## PROMPT
Return every entry below exactly as written, minus the pictures.

## RECORDS
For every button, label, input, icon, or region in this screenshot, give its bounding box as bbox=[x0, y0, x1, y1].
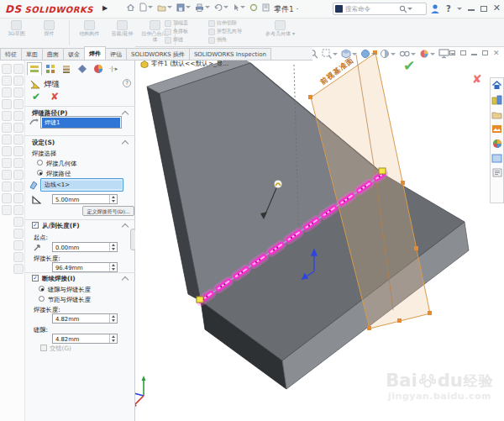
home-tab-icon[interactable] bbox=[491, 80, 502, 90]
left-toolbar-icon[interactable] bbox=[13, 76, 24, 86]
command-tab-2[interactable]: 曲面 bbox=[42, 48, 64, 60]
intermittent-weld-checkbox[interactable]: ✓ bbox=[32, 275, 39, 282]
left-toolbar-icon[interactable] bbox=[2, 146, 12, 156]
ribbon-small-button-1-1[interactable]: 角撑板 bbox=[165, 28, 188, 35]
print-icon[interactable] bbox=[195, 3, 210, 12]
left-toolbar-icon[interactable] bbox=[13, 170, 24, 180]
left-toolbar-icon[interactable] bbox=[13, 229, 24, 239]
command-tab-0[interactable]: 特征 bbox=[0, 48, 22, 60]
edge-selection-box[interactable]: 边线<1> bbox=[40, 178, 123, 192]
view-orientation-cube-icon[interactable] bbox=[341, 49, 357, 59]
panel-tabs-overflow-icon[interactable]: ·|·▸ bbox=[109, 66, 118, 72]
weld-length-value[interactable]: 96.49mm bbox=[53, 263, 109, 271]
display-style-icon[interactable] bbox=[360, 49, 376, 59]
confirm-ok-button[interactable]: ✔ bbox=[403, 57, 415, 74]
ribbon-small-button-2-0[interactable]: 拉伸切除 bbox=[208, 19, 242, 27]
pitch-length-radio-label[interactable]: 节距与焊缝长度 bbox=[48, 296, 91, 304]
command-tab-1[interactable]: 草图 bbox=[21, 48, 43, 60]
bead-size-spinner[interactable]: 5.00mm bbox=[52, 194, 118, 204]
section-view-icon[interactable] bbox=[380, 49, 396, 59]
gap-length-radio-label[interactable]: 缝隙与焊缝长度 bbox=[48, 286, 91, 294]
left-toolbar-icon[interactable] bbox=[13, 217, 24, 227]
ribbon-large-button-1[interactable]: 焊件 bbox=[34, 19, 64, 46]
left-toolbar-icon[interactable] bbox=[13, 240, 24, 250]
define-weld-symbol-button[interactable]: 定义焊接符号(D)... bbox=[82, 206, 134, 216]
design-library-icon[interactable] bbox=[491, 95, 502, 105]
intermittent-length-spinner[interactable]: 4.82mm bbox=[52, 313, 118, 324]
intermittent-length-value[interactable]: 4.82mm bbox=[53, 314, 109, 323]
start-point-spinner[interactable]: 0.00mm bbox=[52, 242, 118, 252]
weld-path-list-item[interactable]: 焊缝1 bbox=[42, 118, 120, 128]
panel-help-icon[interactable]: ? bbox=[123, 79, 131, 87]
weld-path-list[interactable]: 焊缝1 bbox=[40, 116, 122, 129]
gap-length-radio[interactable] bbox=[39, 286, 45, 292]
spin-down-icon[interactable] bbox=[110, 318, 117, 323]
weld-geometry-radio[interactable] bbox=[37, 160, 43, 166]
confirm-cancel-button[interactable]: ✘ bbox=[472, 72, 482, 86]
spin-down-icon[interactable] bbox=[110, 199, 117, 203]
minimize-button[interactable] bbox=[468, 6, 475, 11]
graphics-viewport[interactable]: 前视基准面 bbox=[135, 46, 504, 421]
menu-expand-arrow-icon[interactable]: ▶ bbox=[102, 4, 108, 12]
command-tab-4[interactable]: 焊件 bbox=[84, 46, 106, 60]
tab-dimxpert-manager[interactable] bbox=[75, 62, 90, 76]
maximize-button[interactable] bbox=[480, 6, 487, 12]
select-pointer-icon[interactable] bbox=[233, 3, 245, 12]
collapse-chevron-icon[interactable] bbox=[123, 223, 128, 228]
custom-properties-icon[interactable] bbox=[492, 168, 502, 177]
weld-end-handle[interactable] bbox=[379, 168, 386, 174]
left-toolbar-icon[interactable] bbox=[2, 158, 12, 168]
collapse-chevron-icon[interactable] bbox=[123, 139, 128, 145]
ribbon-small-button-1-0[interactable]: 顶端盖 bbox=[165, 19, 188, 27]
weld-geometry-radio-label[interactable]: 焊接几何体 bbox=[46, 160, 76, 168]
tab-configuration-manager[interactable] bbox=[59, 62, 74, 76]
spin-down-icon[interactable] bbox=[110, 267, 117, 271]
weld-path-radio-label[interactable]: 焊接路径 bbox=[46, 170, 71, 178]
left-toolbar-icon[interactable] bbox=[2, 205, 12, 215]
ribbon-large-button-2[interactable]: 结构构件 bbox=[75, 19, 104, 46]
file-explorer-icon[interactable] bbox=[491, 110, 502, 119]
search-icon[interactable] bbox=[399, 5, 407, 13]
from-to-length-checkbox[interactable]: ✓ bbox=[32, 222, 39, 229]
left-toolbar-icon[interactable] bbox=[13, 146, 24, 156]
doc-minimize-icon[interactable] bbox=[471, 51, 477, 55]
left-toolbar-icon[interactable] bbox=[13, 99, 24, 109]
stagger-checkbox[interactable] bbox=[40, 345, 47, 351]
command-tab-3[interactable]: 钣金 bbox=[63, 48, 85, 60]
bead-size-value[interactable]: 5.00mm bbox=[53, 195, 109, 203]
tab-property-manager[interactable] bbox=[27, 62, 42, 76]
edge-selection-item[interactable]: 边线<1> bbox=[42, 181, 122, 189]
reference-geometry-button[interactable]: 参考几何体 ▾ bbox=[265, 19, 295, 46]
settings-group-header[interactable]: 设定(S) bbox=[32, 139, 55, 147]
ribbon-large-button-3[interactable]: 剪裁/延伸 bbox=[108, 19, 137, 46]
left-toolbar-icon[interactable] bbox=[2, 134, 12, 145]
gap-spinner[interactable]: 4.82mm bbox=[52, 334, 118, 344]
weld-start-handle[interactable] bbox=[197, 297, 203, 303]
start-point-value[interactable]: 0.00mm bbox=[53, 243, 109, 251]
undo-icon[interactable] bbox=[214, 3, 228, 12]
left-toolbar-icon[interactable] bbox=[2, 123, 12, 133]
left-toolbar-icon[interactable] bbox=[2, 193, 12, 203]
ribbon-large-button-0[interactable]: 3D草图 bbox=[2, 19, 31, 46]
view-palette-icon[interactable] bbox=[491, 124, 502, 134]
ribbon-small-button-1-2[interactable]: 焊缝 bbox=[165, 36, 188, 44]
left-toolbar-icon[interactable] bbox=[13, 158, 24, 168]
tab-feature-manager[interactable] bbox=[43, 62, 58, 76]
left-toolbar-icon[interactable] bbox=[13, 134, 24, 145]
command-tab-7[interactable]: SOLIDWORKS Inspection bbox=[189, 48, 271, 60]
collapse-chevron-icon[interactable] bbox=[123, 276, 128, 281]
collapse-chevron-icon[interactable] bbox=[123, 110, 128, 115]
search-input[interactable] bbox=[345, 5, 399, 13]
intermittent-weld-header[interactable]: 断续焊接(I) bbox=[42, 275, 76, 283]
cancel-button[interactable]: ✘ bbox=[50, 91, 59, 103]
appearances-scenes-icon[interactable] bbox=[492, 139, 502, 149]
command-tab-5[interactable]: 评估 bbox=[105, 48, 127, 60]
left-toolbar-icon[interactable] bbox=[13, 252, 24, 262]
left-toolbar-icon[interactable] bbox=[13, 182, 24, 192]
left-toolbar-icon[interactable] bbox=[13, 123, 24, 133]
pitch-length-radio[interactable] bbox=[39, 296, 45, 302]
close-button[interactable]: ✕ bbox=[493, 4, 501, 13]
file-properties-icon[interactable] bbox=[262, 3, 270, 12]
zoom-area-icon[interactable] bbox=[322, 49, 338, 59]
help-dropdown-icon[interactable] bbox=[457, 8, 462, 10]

## RESULT OF THE TASK
For every button, label, input, icon, or region in this screenshot, give its bounding box as bbox=[x0, y0, x1, y1].
home-tab-icon[interactable] bbox=[491, 80, 502, 90]
left-toolbar-icon[interactable] bbox=[13, 76, 24, 86]
command-tab-2[interactable]: 曲面 bbox=[42, 48, 64, 60]
intermittent-weld-checkbox[interactable]: ✓ bbox=[32, 275, 39, 282]
left-toolbar-icon[interactable] bbox=[2, 146, 12, 156]
ribbon-small-button-1-1[interactable]: 角撑板 bbox=[165, 28, 188, 35]
print-icon[interactable] bbox=[195, 3, 210, 12]
left-toolbar-icon[interactable] bbox=[13, 170, 24, 180]
left-toolbar-icon[interactable] bbox=[13, 229, 24, 239]
command-tab-0[interactable]: 特征 bbox=[0, 48, 22, 60]
edge-selection-box[interactable]: 边线<1> bbox=[40, 178, 123, 192]
view-orientation-cube-icon[interactable] bbox=[341, 49, 357, 59]
panel-tabs-overflow-icon[interactable]: ·|·▸ bbox=[109, 66, 118, 72]
weld-length-value[interactable]: 96.49mm bbox=[53, 263, 109, 271]
display-style-icon[interactable] bbox=[360, 49, 376, 59]
confirm-ok-button[interactable]: ✔ bbox=[403, 57, 415, 74]
ribbon-small-button-2-0[interactable]: 拉伸切除 bbox=[208, 19, 242, 27]
pitch-length-radio-label[interactable]: 节距与焊缝长度 bbox=[48, 296, 91, 304]
command-tab-1[interactable]: 草图 bbox=[21, 48, 43, 60]
bead-size-spinner[interactable]: 5.00mm bbox=[52, 194, 118, 204]
section-view-icon[interactable] bbox=[380, 49, 396, 59]
gap-length-radio-label[interactable]: 缝隙与焊缝长度 bbox=[48, 286, 91, 294]
left-toolbar-icon[interactable] bbox=[13, 217, 24, 227]
ribbon-large-button-1[interactable]: 焊件 bbox=[34, 19, 64, 46]
left-toolbar-icon[interactable] bbox=[13, 240, 24, 250]
define-weld-symbol-button[interactable]: 定义焊接符号(D)... bbox=[82, 206, 134, 216]
design-library-icon[interactable] bbox=[491, 95, 502, 105]
intermittent-length-spinner[interactable]: 4.82mm bbox=[52, 313, 118, 324]
intermittent-length-value[interactable]: 4.82mm bbox=[53, 314, 109, 323]
start-point-spinner[interactable]: 0.00mm bbox=[52, 242, 118, 252]
weld-path-list-item[interactable]: 焊缝1 bbox=[42, 118, 120, 128]
panel-help-icon[interactable]: ? bbox=[123, 79, 131, 87]
weld-path-list[interactable]: 焊缝1 bbox=[40, 116, 122, 129]
gap-length-radio[interactable] bbox=[39, 286, 45, 292]
spin-down-icon[interactable] bbox=[110, 318, 117, 323]
weld-geometry-radio[interactable] bbox=[37, 160, 43, 166]
confirm-cancel-button[interactable]: ✘ bbox=[472, 72, 482, 86]
spin-down-icon[interactable] bbox=[110, 199, 117, 203]
minimize-button[interactable] bbox=[468, 6, 475, 11]
graphics-viewport[interactable]: 前视基准面 bbox=[135, 46, 504, 421]
menu-expand-arrow-icon[interactable]: ▶ bbox=[102, 4, 108, 12]
command-tab-4[interactable]: 焊件 bbox=[84, 46, 106, 60]
tab-dimxpert-manager[interactable] bbox=[75, 62, 90, 76]
maximize-button[interactable] bbox=[480, 6, 487, 12]
select-pointer-icon[interactable] bbox=[233, 3, 245, 12]
collapse-chevron-icon[interactable] bbox=[123, 223, 128, 228]
custom-properties-icon[interactable] bbox=[492, 168, 502, 177]
weld-end-handle[interactable] bbox=[379, 168, 386, 174]
left-toolbar-icon[interactable] bbox=[2, 158, 12, 168]
collapse-chevron-icon[interactable] bbox=[123, 139, 128, 145]
ribbon-small-button-1-0[interactable]: 顶端盖 bbox=[165, 19, 188, 27]
weld-geometry-radio-label[interactable]: 焊接几何体 bbox=[46, 160, 76, 168]
tab-configuration-manager[interactable] bbox=[59, 62, 74, 76]
spin-down-icon[interactable] bbox=[110, 267, 117, 271]
weld-path-radio-label[interactable]: 焊接路径 bbox=[46, 170, 71, 178]
left-toolbar-icon[interactable] bbox=[2, 205, 12, 215]
ribbon-large-button-2[interactable]: 结构构件 bbox=[75, 19, 104, 46]
file-explorer-icon[interactable] bbox=[491, 110, 502, 119]
search-icon[interactable] bbox=[399, 5, 407, 13]
from-to-length-checkbox[interactable]: ✓ bbox=[32, 222, 39, 229]
left-toolbar-icon[interactable] bbox=[13, 146, 24, 156]
doc-minimize-icon[interactable] bbox=[471, 51, 477, 55]
left-toolbar-icon[interactable] bbox=[13, 99, 24, 109]
stagger-checkbox[interactable] bbox=[40, 345, 47, 351]
command-tab-3[interactable]: 钣金 bbox=[63, 48, 85, 60]
bead-size-value[interactable]: 5.00mm bbox=[53, 195, 109, 203]
tab-property-manager[interactable] bbox=[27, 62, 42, 76]
edge-selection-item[interactable]: 边线<1> bbox=[42, 181, 122, 189]
reference-geometry-button[interactable]: 参考几何体 ▾ bbox=[265, 19, 295, 46]
settings-group-header[interactable]: 设定(S) bbox=[32, 139, 55, 147]
ribbon-large-button-3[interactable]: 剪裁/延伸 bbox=[108, 19, 137, 46]
left-toolbar-icon[interactable] bbox=[2, 134, 12, 145]
gap-spinner[interactable]: 4.82mm bbox=[52, 334, 118, 344]
weld-start-handle[interactable] bbox=[197, 297, 203, 303]
start-point-value[interactable]: 0.00mm bbox=[53, 243, 109, 251]
undo-icon[interactable] bbox=[214, 3, 228, 12]
left-toolbar-icon[interactable] bbox=[2, 123, 12, 133]
left-toolbar-icon[interactable] bbox=[2, 193, 12, 203]
ribbon-large-button-0[interactable]: 3D草图 bbox=[2, 19, 31, 46]
view-palette-icon[interactable] bbox=[491, 124, 502, 134]
ribbon-small-button-1-2[interactable]: 焊缝 bbox=[165, 36, 188, 44]
left-toolbar-icon[interactable] bbox=[13, 158, 24, 168]
tab-feature-manager[interactable] bbox=[43, 62, 58, 76]
left-toolbar-icon[interactable] bbox=[13, 134, 24, 145]
command-tab-7[interactable]: SOLIDWORKS Inspection bbox=[189, 48, 271, 60]
collapse-chevron-icon[interactable] bbox=[123, 276, 128, 281]
collapse-chevron-icon[interactable] bbox=[123, 110, 128, 115]
search-input[interactable] bbox=[345, 5, 399, 13]
intermittent-weld-header[interactable]: 断续焊接(I) bbox=[42, 275, 76, 283]
cancel-button[interactable]: ✘ bbox=[50, 91, 59, 103]
appearances-scenes-icon[interactable] bbox=[492, 139, 502, 149]
command-tab-5[interactable]: 评估 bbox=[105, 48, 127, 60]
left-toolbar-icon[interactable] bbox=[13, 252, 24, 262]
left-toolbar-icon[interactable] bbox=[13, 182, 24, 192]
left-toolbar-icon[interactable] bbox=[13, 123, 24, 133]
pitch-length-radio[interactable] bbox=[39, 296, 45, 302]
close-button[interactable]: ✕ bbox=[493, 4, 501, 13]
file-properties-icon[interactable] bbox=[262, 3, 270, 12]
zoom-area-icon[interactable] bbox=[322, 49, 338, 59]
help-dropdown-icon[interactable] bbox=[457, 8, 462, 10]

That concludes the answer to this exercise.